A Near-surface Temperature Model of Arrokoth

Abstract

Abstract A near-surface thermal model for Arrokoth is developed based on the recently released 105 facet model of the body. This thermal solution takes into account Arrokoth’s surface reradiation back onto itself. The solution method exploits Arrokoth’s periodic orbital character to develop a thermal response using a time-asymptotic solution method, which involves a Fourier transform solution of the heat equation, an approach recently used by others. We display detailed thermal solutions assuming that Arrokoth’s near-surface material’s thermal inertia  = 2.5 W/m−2 K−1 s1/2. We predict that at New Horizons’ encounter with Arrokoth, its encounter hemisphere surface temperatures were ∼57–59 K in its polar regions, 30–40 K in its equatorial zones, and 11–13 K for its winter hemisphere. Arrokoth’s orbitally averaged temperatures are around 30–35 K in its polar regions and closer to 40 K near its equatorial zones. Thermal reradiation from the surrounding surface amounts to less than 5% of the total energy budget, while the total energy ensconced into and exhumed out of Arrokoth’s interior via thermal conduction over one orbit is about 0.5% of the total energy budget.
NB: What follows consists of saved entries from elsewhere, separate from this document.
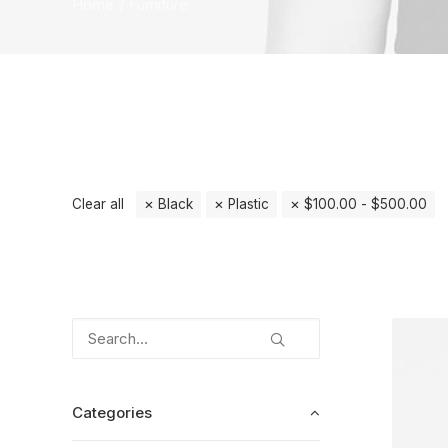
Home
Furniture
Clear all
Black
Plastic
$
100.00
-
$
500.00
Categories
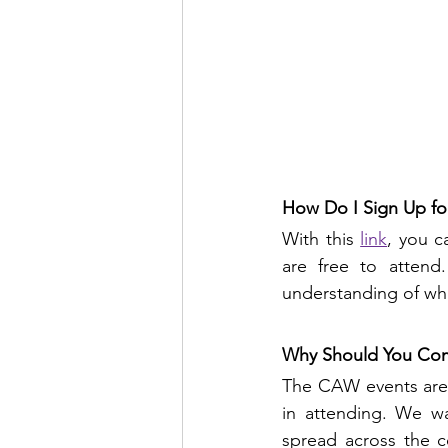
How Do I Sign Up fo
With this 
link
, you c
are free to attend
understanding of wh
Why Should You Co
The CAW events are 
in attending. We wa
spread across the c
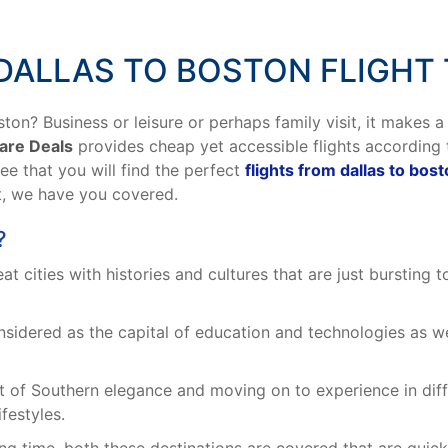
DALLAS TO BOSTON FLIGHT 
ton? Business or leisure or perhaps family visit, it makes a
Fare Deals
provides cheap yet accessible flights according
tee that you will find the perfect
flights from dallas to bos
t, we have you covered.
?
 cities with histories and cultures that are just bursting t
sidered as the capital of education and technologies as we
 of Southern elegance and moving on to experience in diffe
ifestyles.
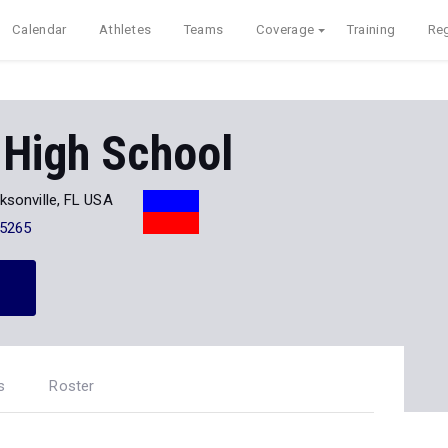
Calendar
Athletes
Teams
Coverage
Training
Reg
 High School
ksonville, FL USA
-5265
s
Roster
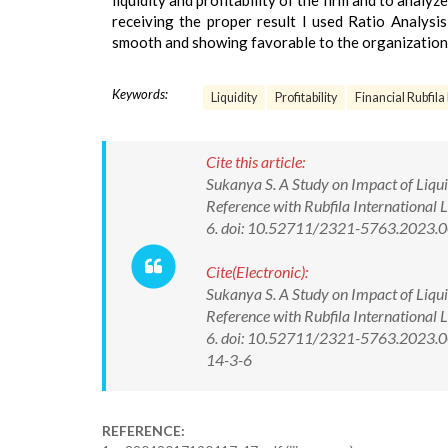
liquidity and profitability of the firm and to analyze
receiving the proper result I used Ratio Analysis
smooth and showing favorable to the organization
Keywords:
Liquidity
Profitability
Financial Rubfila
Cite this article:
Sukanya S. A Study on Impact of Liquid
Reference with Rubfila International
6. doi: 10.52711/2321-5763.2023.
Cite(Electronic):
Sukanya S. A Study on Impact of Liquid
Reference with Rubfila International
6. doi: 10.52711/2321-5763.2023.00
14-3-6
REFERENCE:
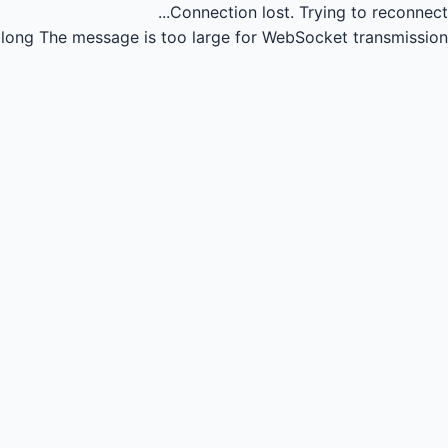
Connection lost.
Trying to reconnect...
long
The message is too large for WebSocket transmission.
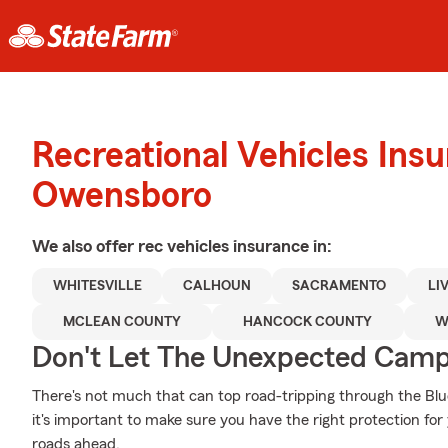
Recreational Vehicles Ins
Owensboro
We also offer
rec vehicles
insurance in:
WHITESVILLE
CALHOUN
SACRAMENTO
LI
MCLEAN COUNTY
HANCOCK COUNTY
W
Don't Let The Unexpected Camp
There's not much that can top road-tripping through the Bl
it's important to make sure you have the right protection fo
roads ahead.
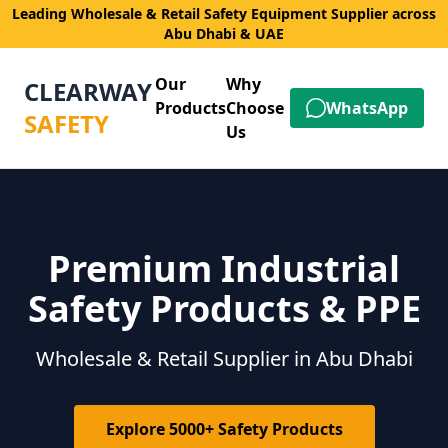
Leading Wholesale & Retail Safety Equipment Supplier across
Abu Dhabi & UAE
Our
Why
CLEARWAY
Products
Choose
WhatsApp
SAFETY
Us
Premium Industrial
Safety Products & PPE
Wholesale & Retail Supplier in Abu Dhabi
Explore 5000+ Safety Products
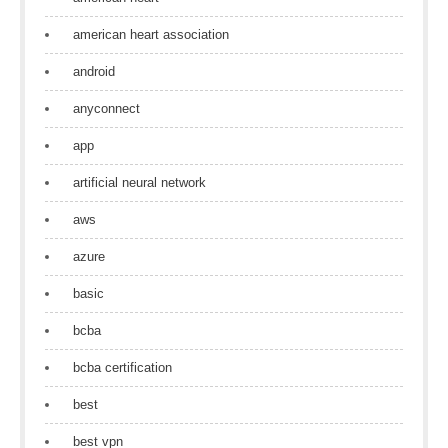
american heart association
android
anyconnect
app
artificial neural network
aws
azure
basic
bcba
bcba certification
best
best vpn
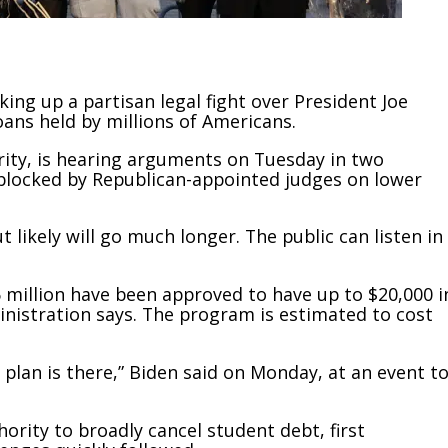
g up a partisan legal fight over President Joe
oans held by millions of Americans.
ority, is hearing arguments on Tuesday in two
 blocked by Republican-appointed judges on lower
likely will go much longer. The public can listen in
6 million have been approved to have up to $20,000 i
inistration says. The program is estimated to cost
t plan is there,” Biden said on Monday, at an event t
rity to broadly cancel student debt, first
As a generalized application of this thermal modeling together with other Kuiper Belt object origins considerations, we favor the interpretation that New Horizons’ REX instrument’s 29 ± 5 K brightness temperature measurement is consistent with Arrokoth’s near-surface material being made of sub-to-few-millimeter-size tholin-coated amorphous H2O ice grains with 1 W/m−2 K−1 s1/2 <  < 10–20 W/m−2 K−1 s1/2 and which are characterized by an X-band emissivity in the range 0.9 and 1.